A couple of days ago, Nitish's younger brother Nitin had deposed in the same Patiala House Court about Bharti Yadav's very palpable concern for Nitish after he went missing from the wedding in Ghazaibad in February 2002. It was from this wedding that he was abducted and then killed. He had cited e-mails sent by her as well as phone conversations with him and his mother and her concern for him was pretty much evident. It was also very touching since it was very clear that her family never approved of their closeness - even if they were to be just friends.
Although the content of her deposition was always in question and it was pretty much on the cards that she would retract the original police statement given shortly after the murder , it was a tad painful to know that NDTV's Anasuya Roy spoke with Bharati's lawyer S C Bhuttan who said that his client was "speaking from her heart" and not being influenced by anybody.

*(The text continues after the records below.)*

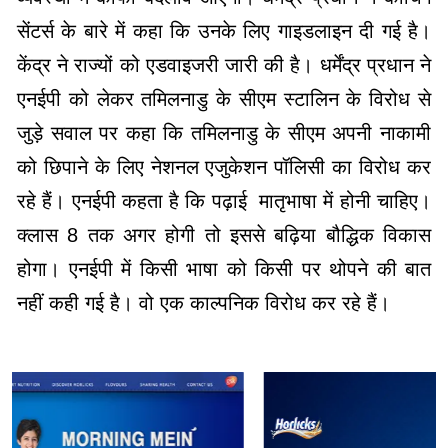
सेंटर्स के बारे में कहा कि उनके लिए गाइडलाइन दी गई है।
केंद्र ने राज्यों को एडवाइजरी जारी की है। धर्मेंद्र प्रधान ने
एनईपी को लेकर तमिलनाडु के सीएम स्टालिन के विरोध से
जुड़े सवाल पर कहा कि तमिलनाडु के सीएम अपनी नाकामी
को छिपाने के लिए नेशनल एजुकेशन पॉलिसी का विरोध कर
रहे हैं। एनईपी कहता है कि पढ़ाई मातृभाषा में होनी चाहिए।
क्लास 8 तक अगर होगी तो इससे बढ़िया बौद्धिक विकास
होगा। एनईपी में किसी भाषा को किसी पर थोपने की बात
नहीं कही गई है। वो एक काल्पनिक विरोध कर रहे हैं।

Bharti's concern for her own safety is of course understandable. Her father, D.P. Yadav, a man of no mean reputation, was in the courtroom. He was a Rajya Sabha M.P till 2004. A couple of days earlier, her brother Vikas and the prime accused in the murder were caught on camera slapping media persons who had come to cover his deposition in the same case. There is another cousin by the name of Vishal, who is hovering somewhere in the background.
With a family background like this, of course in many ways, the outcome of Bharti's deposition was a foregone conclusion. Perjury is so common in our land that swearing or affirming to tell the truth and nothing but the truth and taking ostentatious oaths on the Gita (so well captured in our Bollywood movies!) has become a mockery.
But what makes the deposition more poignant than the innumerable witness purchase cases in the country is that this particular episode was not just about truth telling. It was also about trust, romance and innocence. Her initial thoughts and remarks hours after Nitish's disappearance, confused, frightened and disjointed as they were, attracted attention for their innocence and the very obvious battle in her mind between the forces of terror and raw tyranny represented by her father and brother and the hopes and perhaps naiveté even of a young romantic.
Romance won the battle then, but sadly for the late Nitish Katara, he seems to have finally lost the war.